CASA-1000 may be delayed by objections raised by Uzbekistan over Tajikistan’s failure to share a mandatory Transboundary Environmental Impact Assessment (TEIA) report for the development of the Rogun dam. The TEIA is a requirement around the world for projects, especially hydropower that could affect environment in downstream areas, in this case Uzbekistan, Kazakhstan and Turkmenistan. The Rogun and other hydropower projects, which would provide electricity for the CASA-1000, are located on trans-boundary rivers of Central Asia and so far “the TEIA of these projects are neither shared nor cleared by lower riparian countries”, Uzbekistan stated in a “letter of disapproval” handed over to Pakistan last month, according to a report in the Pakistani daily Dawn, on March 13.
Trilateral ties
Meanwhile there is slow but steady progress on a trilateral trade agreement involving Afghanistan, Pakistan and Tajikistan. The Ministry of Foreign Affairs’ website states the second review meeting on the draft of the pact was held in Dushanbe city on March 10 and 11. Officials from the three countries again met in Dushanbe on April 11 where they finalised the draft with the signing ceremony expected to be held in Kabul.
The agreement aims to boost the volume of trade between the three countries. However, there is some scepticism over whether it would benefit Afghanistan as much as Pakistan. Afghan traders have repeatedly complained about problems in using the trade agreement with Pakistan to access India.
“Pakistan is trying to open the corridors of central Asia, and in different ways it has closed its dry ports to Afghan trucks.
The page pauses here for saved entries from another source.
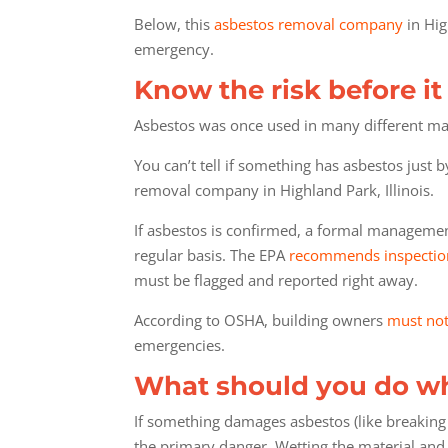
Below, this
asbestos removal company
in Hig
emergency.
Know the risk before i
Asbestos was once used in many different materi
You can’t tell if something has asbestos just 
removal company in Highland Park, Illinois.
If asbestos is confirmed, a formal management 
regular basis. The EPA
recommends inspectio
must be flagged and reported right away.
According to OSHA, building owners
must not
emergencies.
What should you do wh
If something damages asbestos (like breaking
the primary danger. Wetting the material and 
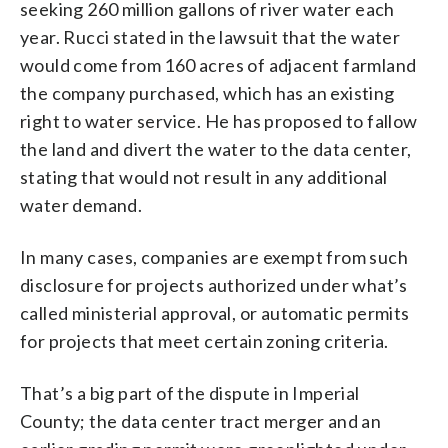
seeking 260 million gallons of river water each
year. Rucci stated in the lawsuit that the water
would come from 160 acres of adjacent farmland
the company purchased, which has an existing
right to water service. He has proposed to fallow
the land and divert the water to the data center,
stating that would not result in any additional
water demand.
In many cases, companies are exempt from such
disclosure for projects authorized under what’s
called ministerial approval, or automatic permits
for projects that meet certain zoning criteria.
That’s a big part of the dispute in Imperial
County; the data center tract merger and an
Now Afghanistan can assert similar pressure on Pakistan by blocking ports of Torkham, Sherkhan and Spin Boldak port,” says Sayed Masoud of Kabul University.
Meanwhile, Musafer Quqandi, the spokesperson of Ministry of Commerce and Industries, says the proposed trilateral agreement gives Afghanistan a chance to connect with central Asia. “Trucks from Pakistan would cross into Tajikistan and re-enter through Afghanistan. So would trucks from Afghanistan be able to travel all over Tajikistan and Pakistan,” he says.
TAPI
Hopes are pinned on TAPI, the ambitious multi-partner pipeline project, as the economic link to the region, according to Mines and Minerals Minister Daud Shah Saba.
Three countries have bid to become the commercial consortium leader for financing the project – one each from France, Russia and China. The bids will be discussed at the upcoming Kabul meeting of the consortium of four state-owned companies: Turkmengas, Afghan Gas Enterprise, Inter State Gas Systems (Pakistan), and GAIL (India) Ltd. They are equal partners in TAPI that will build, own and operate the planned 1,800-km pipeline.
“The French-company Total, ARTI Global of Russia, and China National Petroleum Corporation are participating in the bid in two months in Kabul,” the minister said. “I hope the decision would be positive.”